Red Hat Bugzilla – Bug 11320
kernel-2.2.14-12 crashes after multiple failed connect() calls on same socket
Last modified: 2008-05-01 11:37:55 EDT
This is a severe bug that crashes kernel-2.2.14-12 (SMP and UP), as well as
its predecessors. It shows up when a program makes multiple calls to
connect(), using the same socket for each call. If the connect() calls
fail repeatedly with "Connection refused", the kernel will crash out after
just a few calls.
The problem is aggravated if other system calls are made between calls to
connect(). I use a call to sleep(1) in my example program. In this case
the kernel will usually fail after three to six cycles.
I also tested this on a kernel 2.2.14 I built myself from the tarball, and
it did not crash. It returned "Connection refused" the first time, and
"Invalid argument" after that. (The connect() man page insinuates that
this is incorrect as well, but that's a different story.)

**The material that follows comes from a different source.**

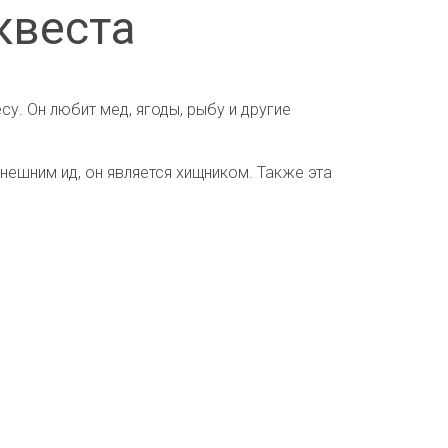
квеста
у. Он любит мед, ягоды, рыбу и другие
внешним ид, он является хищником. Также эта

For example code, see http://www.cpons.com/linux-bug/bomb_kernel.c
And sync your disks before running it...
Created attachment 230 [details]
Test program to show the bug.
This is a duplicate of bug reported 4/22 on rawhide #10986 FYI, example code is
included there as well.
Verified this is the case. Its also not the known bug we found with
daddr=0. There is something more fundamentally [word not allowed on a public web
site] with this. The trace shows the daddr based check doesnt seem to be working
at all. Might be a connect in progress code path bug ?
Cause identified. Im working on what needs to get fixed, and checking with
people so I dont break something else in the process
I have been having occasional (roughly weekly) system crashes with the
2.2.14-5.0 kernel which seem to match the above description. Not surprisingly,
no info about the crash could be found in any of the system logs.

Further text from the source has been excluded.